Which of the lines below holds the string "decisão"? Copy every line that does.

[Records from a data collection]
= = = =

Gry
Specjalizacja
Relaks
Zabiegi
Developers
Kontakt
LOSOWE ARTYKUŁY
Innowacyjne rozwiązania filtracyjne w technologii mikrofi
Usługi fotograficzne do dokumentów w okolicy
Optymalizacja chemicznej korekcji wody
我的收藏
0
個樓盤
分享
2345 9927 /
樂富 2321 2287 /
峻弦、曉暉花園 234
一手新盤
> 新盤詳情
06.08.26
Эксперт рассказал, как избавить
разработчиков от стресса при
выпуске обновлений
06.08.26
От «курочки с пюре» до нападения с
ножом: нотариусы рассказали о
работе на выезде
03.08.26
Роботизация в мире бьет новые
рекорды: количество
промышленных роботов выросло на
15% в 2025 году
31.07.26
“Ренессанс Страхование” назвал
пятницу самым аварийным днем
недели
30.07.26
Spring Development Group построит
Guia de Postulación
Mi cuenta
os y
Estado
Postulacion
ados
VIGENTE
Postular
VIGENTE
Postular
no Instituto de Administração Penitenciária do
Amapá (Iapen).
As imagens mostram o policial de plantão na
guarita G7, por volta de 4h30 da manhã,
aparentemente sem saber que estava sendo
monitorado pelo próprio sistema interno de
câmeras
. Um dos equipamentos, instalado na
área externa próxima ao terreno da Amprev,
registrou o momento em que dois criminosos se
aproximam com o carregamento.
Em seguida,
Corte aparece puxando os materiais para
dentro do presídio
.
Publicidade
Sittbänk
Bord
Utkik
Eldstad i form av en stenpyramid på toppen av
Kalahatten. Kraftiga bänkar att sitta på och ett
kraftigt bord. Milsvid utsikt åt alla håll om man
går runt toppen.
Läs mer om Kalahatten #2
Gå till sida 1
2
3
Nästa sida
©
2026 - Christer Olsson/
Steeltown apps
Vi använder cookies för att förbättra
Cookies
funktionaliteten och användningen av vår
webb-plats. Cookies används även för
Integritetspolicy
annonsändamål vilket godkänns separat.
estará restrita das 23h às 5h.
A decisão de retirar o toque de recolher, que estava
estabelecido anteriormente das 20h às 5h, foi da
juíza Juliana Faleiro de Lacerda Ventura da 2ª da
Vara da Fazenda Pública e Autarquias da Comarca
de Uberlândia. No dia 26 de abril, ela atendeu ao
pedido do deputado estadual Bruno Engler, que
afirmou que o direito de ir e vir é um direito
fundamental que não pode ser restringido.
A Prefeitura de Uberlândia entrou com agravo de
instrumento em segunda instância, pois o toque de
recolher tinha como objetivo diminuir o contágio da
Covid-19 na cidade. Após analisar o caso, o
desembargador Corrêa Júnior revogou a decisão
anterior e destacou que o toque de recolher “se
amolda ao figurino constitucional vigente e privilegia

= = = =

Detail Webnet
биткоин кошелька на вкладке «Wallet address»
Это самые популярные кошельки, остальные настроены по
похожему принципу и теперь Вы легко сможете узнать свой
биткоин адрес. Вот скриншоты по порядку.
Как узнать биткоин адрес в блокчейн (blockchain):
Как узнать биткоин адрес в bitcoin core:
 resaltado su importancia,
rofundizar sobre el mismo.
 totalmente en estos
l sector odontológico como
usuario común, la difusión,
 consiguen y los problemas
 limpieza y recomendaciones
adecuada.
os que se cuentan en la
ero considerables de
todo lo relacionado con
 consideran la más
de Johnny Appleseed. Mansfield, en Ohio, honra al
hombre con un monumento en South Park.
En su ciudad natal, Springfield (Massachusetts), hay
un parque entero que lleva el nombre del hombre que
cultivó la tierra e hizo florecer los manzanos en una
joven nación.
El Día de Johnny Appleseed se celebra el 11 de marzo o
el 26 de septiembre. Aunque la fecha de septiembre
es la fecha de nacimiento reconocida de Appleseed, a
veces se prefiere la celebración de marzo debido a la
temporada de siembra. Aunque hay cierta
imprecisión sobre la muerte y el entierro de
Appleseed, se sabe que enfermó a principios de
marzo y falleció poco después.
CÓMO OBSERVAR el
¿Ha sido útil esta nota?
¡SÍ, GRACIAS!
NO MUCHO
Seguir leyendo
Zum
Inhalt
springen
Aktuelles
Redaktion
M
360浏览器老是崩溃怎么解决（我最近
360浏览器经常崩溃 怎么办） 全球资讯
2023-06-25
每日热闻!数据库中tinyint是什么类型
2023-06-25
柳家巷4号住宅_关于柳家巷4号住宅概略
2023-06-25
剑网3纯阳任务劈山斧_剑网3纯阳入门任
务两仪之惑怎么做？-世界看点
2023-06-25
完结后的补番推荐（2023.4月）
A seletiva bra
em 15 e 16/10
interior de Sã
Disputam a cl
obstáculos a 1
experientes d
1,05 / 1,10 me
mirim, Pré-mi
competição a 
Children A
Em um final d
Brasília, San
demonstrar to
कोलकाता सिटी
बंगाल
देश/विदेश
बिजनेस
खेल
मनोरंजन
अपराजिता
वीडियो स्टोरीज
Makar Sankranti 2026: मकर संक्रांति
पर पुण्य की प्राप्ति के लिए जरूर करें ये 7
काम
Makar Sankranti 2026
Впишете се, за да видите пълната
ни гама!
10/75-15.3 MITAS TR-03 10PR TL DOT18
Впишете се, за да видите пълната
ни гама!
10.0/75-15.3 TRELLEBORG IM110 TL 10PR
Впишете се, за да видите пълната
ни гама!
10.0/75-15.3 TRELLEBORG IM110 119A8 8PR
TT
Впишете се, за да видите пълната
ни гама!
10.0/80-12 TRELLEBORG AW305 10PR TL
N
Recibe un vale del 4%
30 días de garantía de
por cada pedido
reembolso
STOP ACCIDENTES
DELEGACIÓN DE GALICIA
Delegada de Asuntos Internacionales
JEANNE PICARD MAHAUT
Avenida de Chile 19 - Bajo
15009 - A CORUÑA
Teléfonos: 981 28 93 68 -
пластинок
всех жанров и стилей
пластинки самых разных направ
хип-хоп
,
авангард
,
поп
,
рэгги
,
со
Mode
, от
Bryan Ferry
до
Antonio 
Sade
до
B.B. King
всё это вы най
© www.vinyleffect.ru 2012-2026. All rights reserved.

= = = =

_Problem solution_:
A decisão de retirar o toque de recolher, que estava
desembargador Corrêa Júnior revogou a decisão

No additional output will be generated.